Although the sales of WBRC and WGHP were finalized on July 24, 1995, Fox Television Stations could not switch WBRC's network affiliation in the short term, as the station's contract with ABC would not expire until August 31, 1996. While this forced Fox to operate WBRC as an ABC affiliate for thirteen months after the sale's closure, it gave the latter network enough time to find a new central Alabama affiliate. ABC first approached WTTO (channel 21, now a CW affiliate)—which, along with semi-satellites WDBB (channel 17) in Tuscaloosa and WNAL-TV (channel 44, now Ion Television affiliate WPXH-TV) in Gadsden, was set to lose its Fox affiliation to channel 6—for a deal to replace WBRC as its Birmingham outlet. However, the owner of WTTO, Sinclair Broadcast Group, only expressed interest in carrying ABC's prime time and news programming. It also refused to launch a news department for WTTO, as the group did not factor local news production into its corporate budget at the time (this was despite the fact that sister station WDBB had maintained a standalone news operation at the time ABC started negotiations with WTTO, which was eventually shut down when the former switched to a full-time WTTO simulcast in December 1995).

In November 1995, Allbritton Communications purchased CBS affiliate WCFT-TV (channel 33) in Tuscaloosa from Federal Broadcasting for $20 million; it concurrently signed a deal with Fant Broadcasting to assume operational responsibilities for WNAL-TV under a local marketing agreement. Then in January 1996, after it terminated the WNAL deal, Allbritton acquired the non-license assets of CBS affiliate WJSU-TV (channel 40) in Anniston from Osborne Communications Corporation for $12 million (through an LMA arrangement which included an option to eventually purchase the station outright). Allbritton wanted to relocate WJSU's transmitter facilities closer to Birmingham to provide a stronger signal within that metropolitan area and nearby Tuscaloosa; however, the relocation was prohibited under FCC regulations that required a station's transmitter site be located no more than 15 mi from its city of license (Anniston is 63 mi north-of-due-east of Birmingham), which would have required an application to change the city of license closer to Birmingham in order to legally allow the move.

Shortly after the WJSU purchase took place, ABC reached a unique deal with Allbritton, in which WCFT and WJSU would become the new ABC affiliates for Central Alabama, with WCFT acting as the main station.
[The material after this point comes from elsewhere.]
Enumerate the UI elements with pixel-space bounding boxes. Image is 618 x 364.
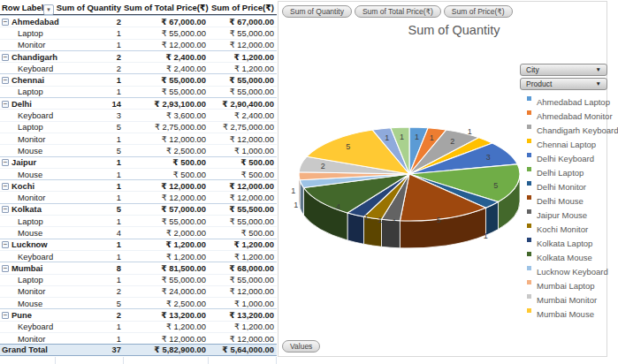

ABC had a very strong relationship with Allbritton, particularly as Allbritton's flagship station, WJLA-TV in Washington, D.C., had long been one of ABC's highest-rated affiliates. In April 1996, a few months after the Birmingham deal was struck, Allbritton's ties to ABC were sealed wholesale when Allbritton reached a ten-year affiliation agreement with ABC that renewed contracts with the group's four existing ABC affiliates (WJLA-TV, KATV in Little Rock, Arkansas, KTUL in Tulsa, Oklahoma, and WHTM in Harrisburg, Pennsylvania, the latter of which was being acquired by Allbritton at the time) and resulted in two of its other stations switching to the network (NBC affiliate WCIV [now Heroes & Icons affiliate WGWG] in Charleston, South Carolina and WB affiliate WBSG-TV [now Ion Television owned-and-operated station WPXC-TV] in Brunswick, Georgia), the latter of which would become a satellite of WJXX in nearby Jacksonville, Florida, when Allbritton signed that station on in February 1997.

However under Nielsen rules, neither WCFT nor WJSU would have likely been counted in the Birmingham ratings books as it had designated Tuscaloosa and Anniston as separate markets at the time. Allbritton's solution to this issue was to purchase W58CK, a low-power independent station in Birmingham that began operations on November 18, 1994, which would serve as the primary station for the purpose of being counted in local ratings diaries (the three stations would later be collectively rated as "WBMA+"). While the purchase of channel 58 was not a condition of the deal between ABC and Allbritton, it did pave the way for Anniston and Tuscaloosa to be consolidated back into the Birmingham television market in September 1998 (at the start of the 1998–99 television season). That move benefited all of the major Birmingham stations, as it not only increased their viewership in Tuscaloosa and Anniston, but also resulted in Birmingham's placement in Nielsen's national market rankings jumping twelve spots from 51st to 39th place.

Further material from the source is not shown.